**TASK PROMPT**
Copy out each line featuring the string "latest" from the entries beneath.

**LISTED ENTRIES**
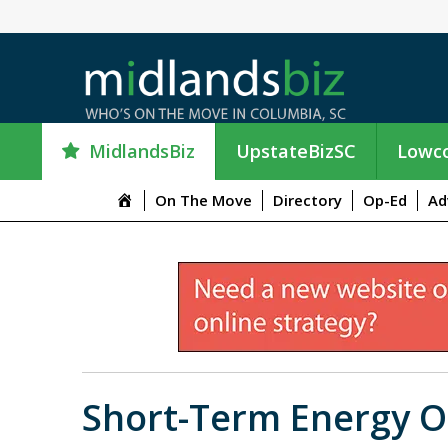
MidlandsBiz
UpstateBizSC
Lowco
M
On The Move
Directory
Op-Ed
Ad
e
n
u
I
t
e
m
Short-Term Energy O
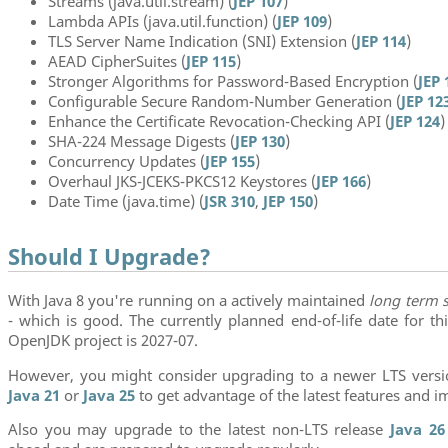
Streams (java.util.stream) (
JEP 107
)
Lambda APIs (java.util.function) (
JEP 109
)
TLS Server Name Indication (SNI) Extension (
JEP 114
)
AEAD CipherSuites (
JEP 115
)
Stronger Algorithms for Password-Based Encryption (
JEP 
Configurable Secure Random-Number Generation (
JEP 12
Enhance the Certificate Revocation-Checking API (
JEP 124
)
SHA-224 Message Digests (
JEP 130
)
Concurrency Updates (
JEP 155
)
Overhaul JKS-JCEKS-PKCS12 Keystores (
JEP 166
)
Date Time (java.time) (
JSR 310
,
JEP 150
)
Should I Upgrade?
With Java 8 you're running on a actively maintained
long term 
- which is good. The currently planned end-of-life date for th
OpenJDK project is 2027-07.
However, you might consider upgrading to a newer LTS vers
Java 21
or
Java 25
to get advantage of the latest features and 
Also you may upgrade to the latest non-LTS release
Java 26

**ANSWER BOX**
to get advantage of the latest features and 
Also you may upgrade to the latest non-LTS release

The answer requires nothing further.